Page images and extracted text
──────────────────────────────

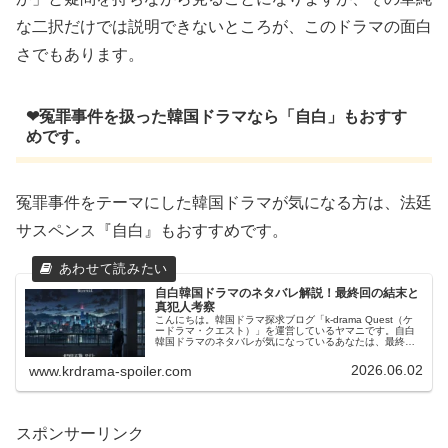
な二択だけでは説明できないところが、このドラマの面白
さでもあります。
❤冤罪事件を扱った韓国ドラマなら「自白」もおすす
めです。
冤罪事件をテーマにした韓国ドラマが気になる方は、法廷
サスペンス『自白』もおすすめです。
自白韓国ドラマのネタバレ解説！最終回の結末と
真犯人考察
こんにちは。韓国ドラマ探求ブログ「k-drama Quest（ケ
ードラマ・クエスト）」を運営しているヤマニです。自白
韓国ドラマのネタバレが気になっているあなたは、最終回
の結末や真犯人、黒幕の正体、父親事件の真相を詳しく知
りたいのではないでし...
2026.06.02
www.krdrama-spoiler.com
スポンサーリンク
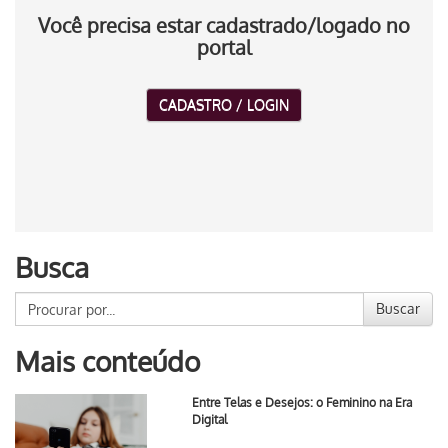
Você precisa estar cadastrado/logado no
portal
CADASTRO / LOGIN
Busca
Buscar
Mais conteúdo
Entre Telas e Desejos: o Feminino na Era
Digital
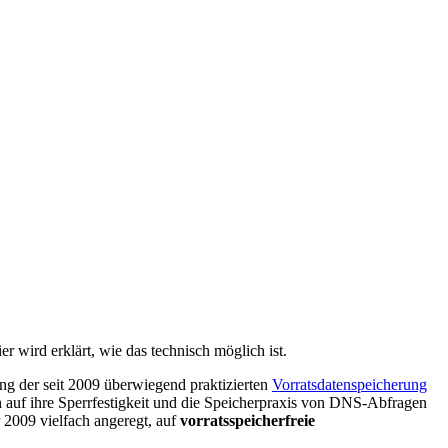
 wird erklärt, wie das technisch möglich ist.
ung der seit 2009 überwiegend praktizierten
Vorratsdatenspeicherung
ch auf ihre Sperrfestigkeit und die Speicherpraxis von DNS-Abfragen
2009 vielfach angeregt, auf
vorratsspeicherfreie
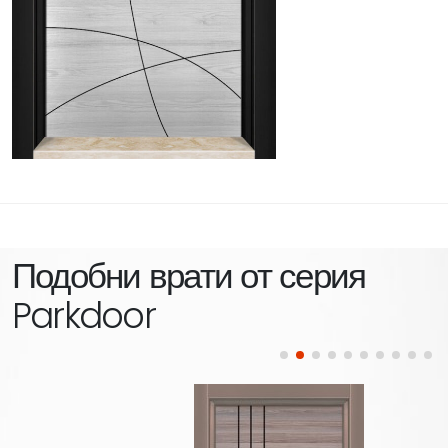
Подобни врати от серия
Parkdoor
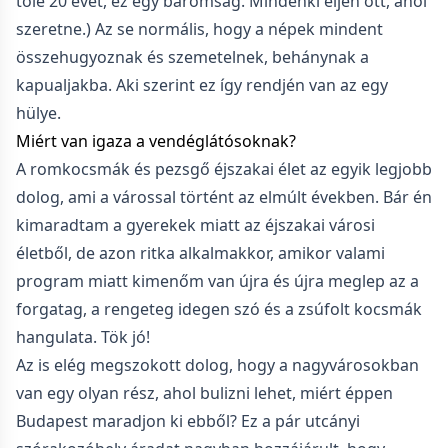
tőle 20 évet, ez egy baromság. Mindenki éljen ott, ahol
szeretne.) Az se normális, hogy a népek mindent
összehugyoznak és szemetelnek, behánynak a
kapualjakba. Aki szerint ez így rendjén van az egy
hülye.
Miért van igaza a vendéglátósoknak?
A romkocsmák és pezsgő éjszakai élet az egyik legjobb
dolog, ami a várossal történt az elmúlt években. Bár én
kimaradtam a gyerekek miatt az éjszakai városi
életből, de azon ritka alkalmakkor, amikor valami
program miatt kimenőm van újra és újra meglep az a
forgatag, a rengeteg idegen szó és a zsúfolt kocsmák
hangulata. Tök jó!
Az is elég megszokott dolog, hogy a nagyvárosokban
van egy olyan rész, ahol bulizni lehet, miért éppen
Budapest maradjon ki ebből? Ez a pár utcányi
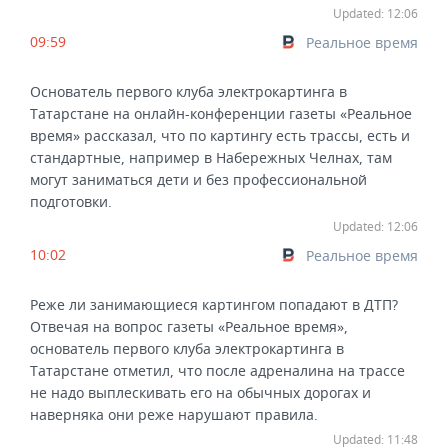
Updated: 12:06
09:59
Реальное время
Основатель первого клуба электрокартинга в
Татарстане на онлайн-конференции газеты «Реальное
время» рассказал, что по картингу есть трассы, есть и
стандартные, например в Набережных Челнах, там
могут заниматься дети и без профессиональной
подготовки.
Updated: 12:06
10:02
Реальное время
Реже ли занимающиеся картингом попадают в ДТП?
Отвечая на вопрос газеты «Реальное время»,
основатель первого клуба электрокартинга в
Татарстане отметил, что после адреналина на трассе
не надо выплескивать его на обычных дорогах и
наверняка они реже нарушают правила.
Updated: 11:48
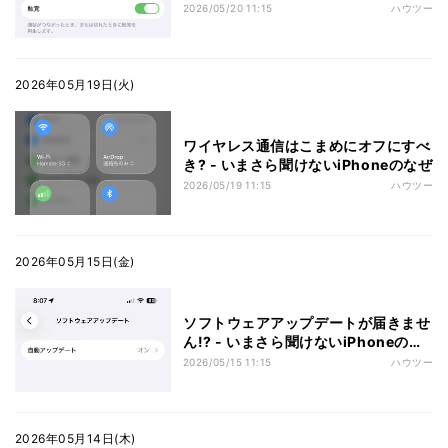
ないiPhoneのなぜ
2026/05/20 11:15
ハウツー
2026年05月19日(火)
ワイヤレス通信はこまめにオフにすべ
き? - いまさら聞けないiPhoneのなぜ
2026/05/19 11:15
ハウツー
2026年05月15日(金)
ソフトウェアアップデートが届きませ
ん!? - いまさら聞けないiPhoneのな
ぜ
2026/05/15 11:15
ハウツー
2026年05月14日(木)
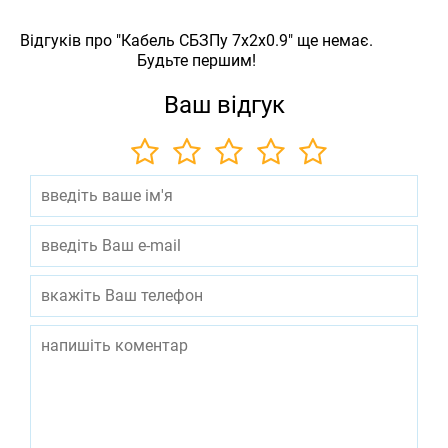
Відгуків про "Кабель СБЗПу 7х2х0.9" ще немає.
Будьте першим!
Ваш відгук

──────────────────────────────

Activity
Only lines with the word "клуба" go in the answer. Take them all from the entries above.

Output for this exercise
Основатель первого клуба электрокартинга в
основатель первого клуба электрокартинга в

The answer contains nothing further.